Using an electronic balance that has proved pretty reliable, and weighs things up to several tens of grams to a precision of +/- 0.01 g, we weighed an empty balloon in a little cardboard platform (total about 7g).
Then we inflated it by blowing into it and weighed it again.
The weight difference was 0.3g.
We then captured the air as follows, using:
- a large bowl of water
- a 1l plastic kitchen measuring jug, calibrated in 50ml increments
The jug was filled with water by dipping under the surface in the bowl, and held inverted with the rim about 1cm below the surface of the water.
The air was released from the balloon under water, capturing it in the inverted jug, stopping the flow and refilling the jug with water when 800ml had been collected each time.
Total volume of air collected: 4000 ml, +/- 200 ml.
This gives a density of:
(1,000,000 / 4000) x 0.3 = 75g per cubic meter.
Whereas the accepted density of dry air is more like 1.3 kg per cubic meter.
So my result is a factor of 17 too small!!
My method was fairly crude, but there is clearly a colossal error here.

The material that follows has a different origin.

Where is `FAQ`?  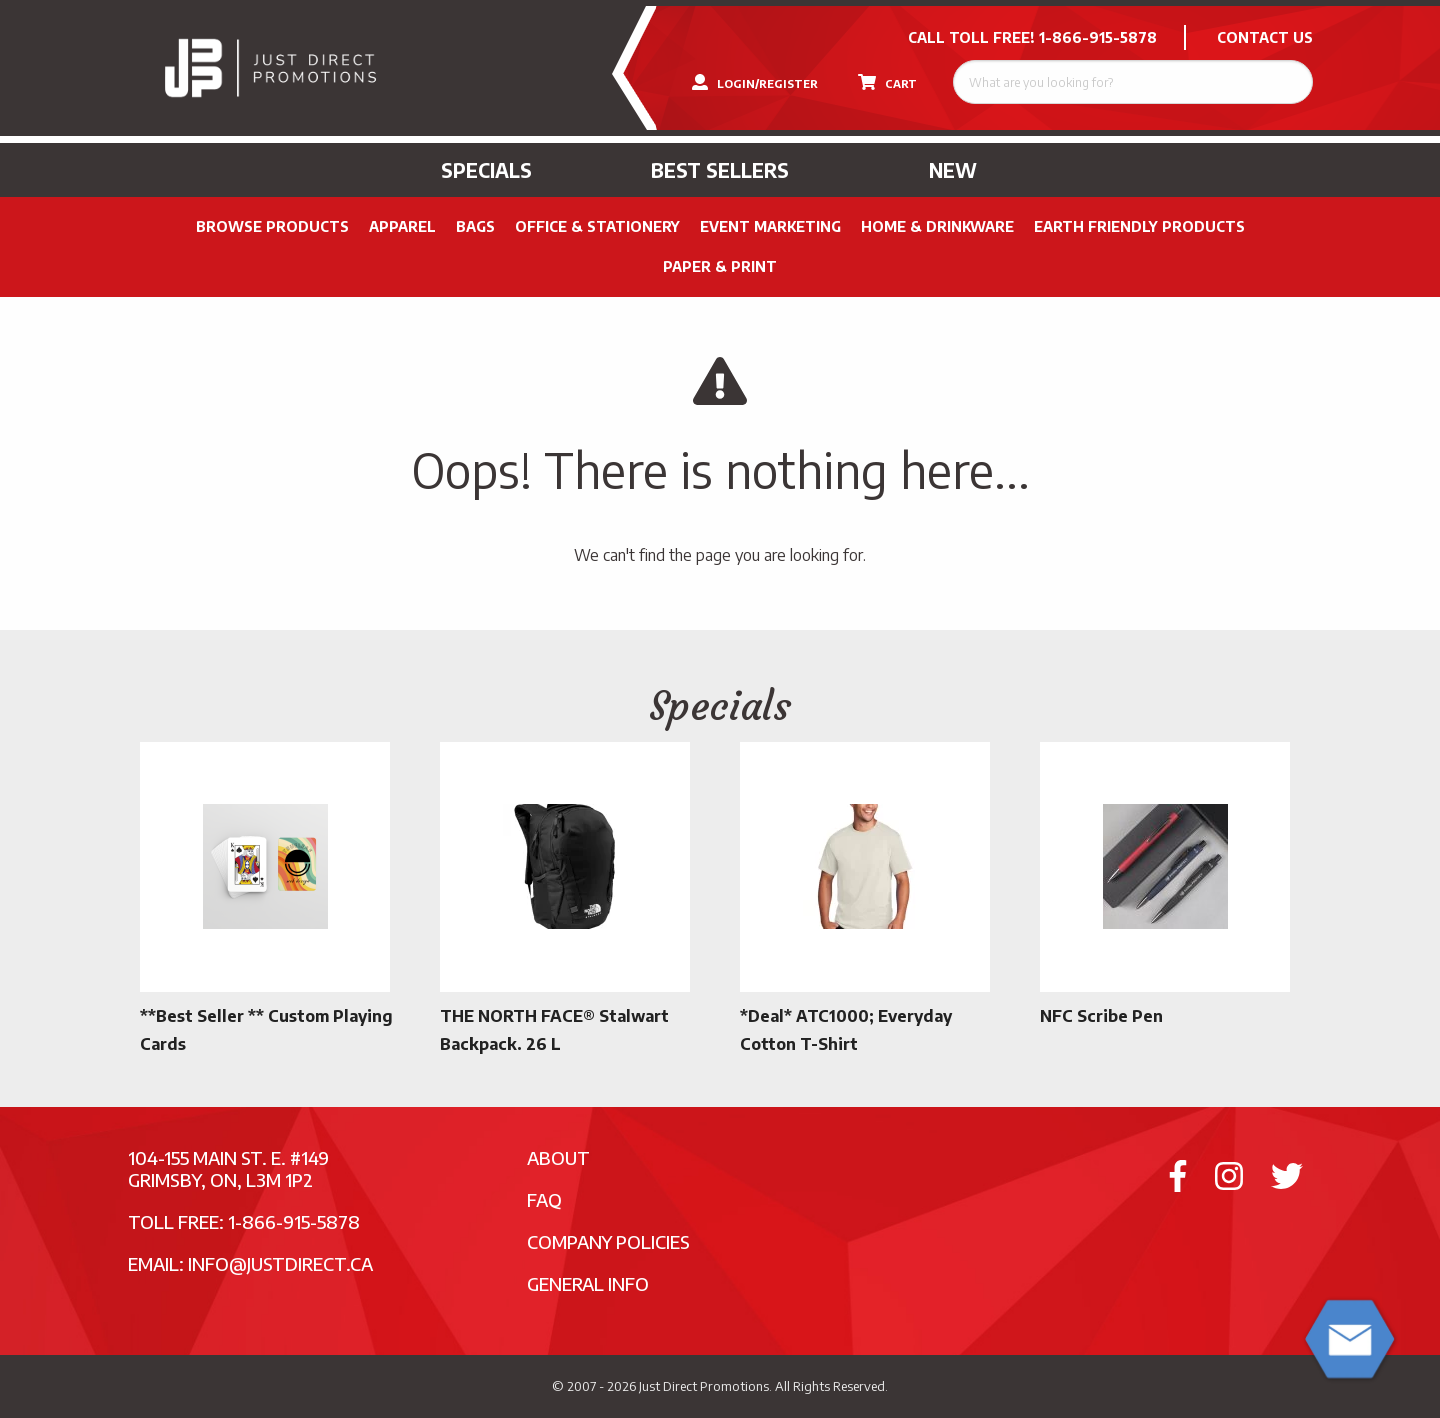
FAQ is located at coordinates (544, 1199).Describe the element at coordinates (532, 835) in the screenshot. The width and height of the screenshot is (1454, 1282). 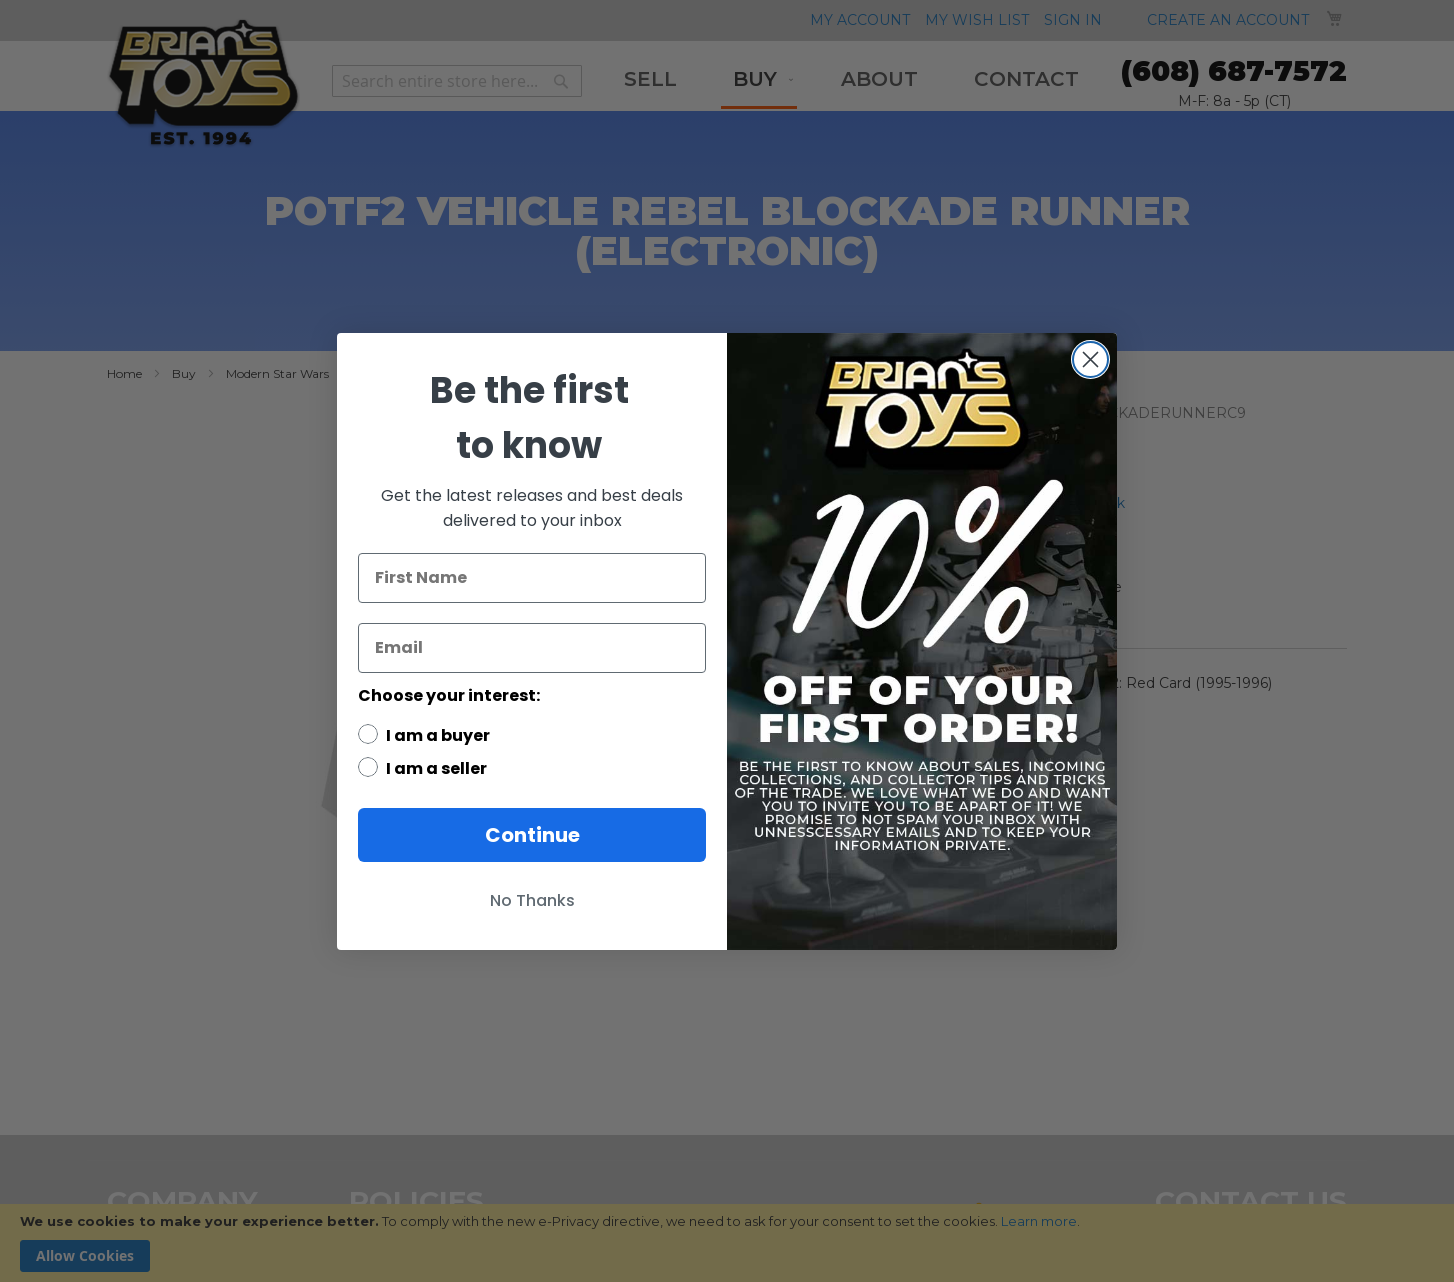
I see `Continue` at that location.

Certainly exhaled air is wet, and warmer than ambient, with more carbon dioxide and less oxygen, and hence of a different density - but not by a factor of 17!
Collecting the air under water could also have introduced errors - however, with each jugful of water I was careful to ensure that once I'd collected each lot of 800ml of air, the water level inside the jug was the same as the water level in the bowl, so that the air inside the jug would be pretty close to ambient atmospheric pressure. Again, errors here would be a few percent, not a huge factor!
I think the pressure in the balloon is irrelevant - the contained air weighs whatever it weighs - it's the collected volume that's important, not the volume in the balloon.
So, what am I doing wrong?
Edit to describe updated method:
Having recovered from my embarrassment at failing to do this properly the first time, some may be interested in a repeat of the experiment which has yielded a much better result:
I cut the valve out of a bicycle inner tube and glued it into the lid of a 2 litre pop bottle, having first drilled a suitable hole in the lid through which to poke the valve.
This enabled me to pump the bottle up to about 25 psi with a bicycle pump.
This time, unlike the balloon, the bottle stretches only very slightly under pressure, so the extra weight really is the extra weight of the air.
We collected the weighed extra air over water as before to measure its volume. 2.65 g air had a volume of 2.4 l.
The density came out as 1100 g/m3, which isn't too far from the accepted value of 1225.